Here at The Mary Sue, we love our geeky handmade crafts. So it goes without saying that we love Etsy, where you can buy everything from a TARDIS apron to a hand-embroidered periodic table. But Etsy, which was founded in 2005 as an antithesis to the typical retail experience, giving individual crafters a place to sell unique, hand-crafted items, has hit a roadblock.
It’s just gotten too successful.
At least that’s the case for some of Etsy’s most popular sellers, who often find themselves limited by the site’s original “all-handmade-all-the-time” ethos, which prohibits them from hiring staff so they can fulfill all their orders without having to work round the clock.
Now that more sellers—and, by extension, Etsy itself, which makes 20 cents on each listing and a 3.5 percent cut of each sale—are becoming more and more successful, Etsy is struggling with how to grow as a business without abandoning the crafty spirit that got all those now-successful sellers over there in the first place.
Among the changes to hit the Etsy marketplace is that sellers can now identify as “designers,” allowing them to hire outsiders to help them make their products. In theory, it sounds great—someone bulk orders 25 embroidered Darth Vaders but there’s no way you can finish all of them in time, you can hire some local crafters and give ’em the pattern; the Vaders get finished and you didn’t have to turn down business.

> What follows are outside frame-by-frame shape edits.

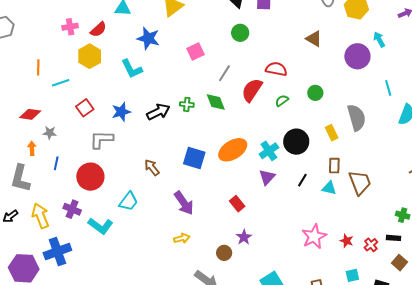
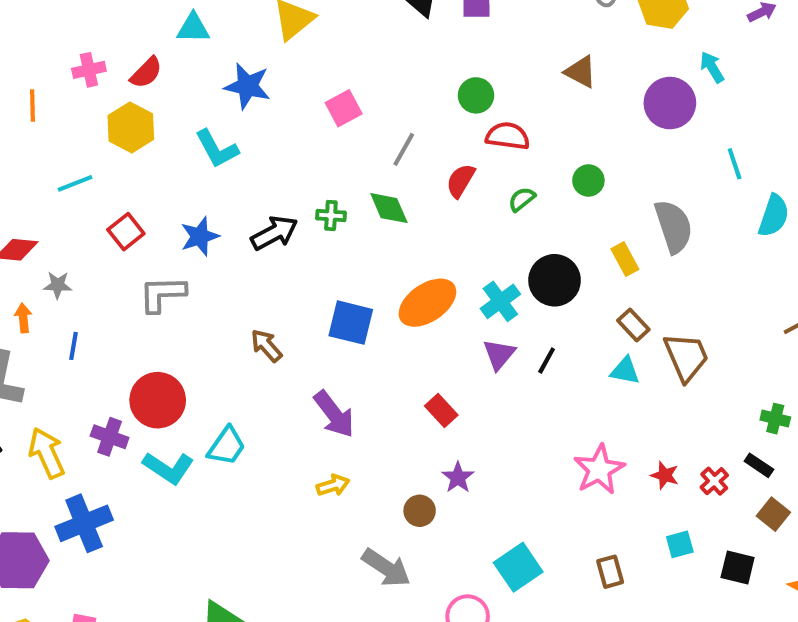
green circle: (240, 33) -> (476, 95), moved
orange line: (38, 67) -> (33, 105), moved
red semicircle: (252, 90) -> (461, 181), size x0.7
brown rectangle: (334, 166) -> (633, 325), turned -42
red circle: (90, 177) -> (158, 400), moved
black line: (302, 180) -> (547, 360), moved
cyan trapezoid: (129, 202) -> (227, 446), moved
black rectangle: (393, 238) -> (759, 465), turned 32

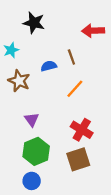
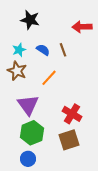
cyan star: (11, 50) -> (19, 50), moved
blue semicircle: (49, 66) -> (43, 50), moved, turned 48
orange line: (75, 89) -> (49, 78), moved
purple triangle: (32, 119) -> (28, 105), size x1.6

Still, there is the risk that sellers could outsource physical production to a sweatshop due to Etsy’s vaguely worded rules about how hiring outside help should adhere to “community standards.” I personally don’t think the risk is that huge–there are thousands of Etsy sellers, and someone’s going to try it, but the crafting community has a pretty good checks and balances system in place, with crafters blowing the whistle on potential cheaters and Etsy investigating the details.
The only thing that makes me a little sad about Etsy “going pro” is that if it gets too big business-y, the smaller, less-popular crafters might be overshadowed by the full-time sellers with the big revenue and fancy shop-fronts. But to a certain extent that happens anyway, and as long as Etsy makes a concerted effort to encourage individual crafters (as opposed to small businesses that used to be individual crafters), I think it could turn out well.
Hey, as long as I can still peruse the Geekery section in peace, I’m all good.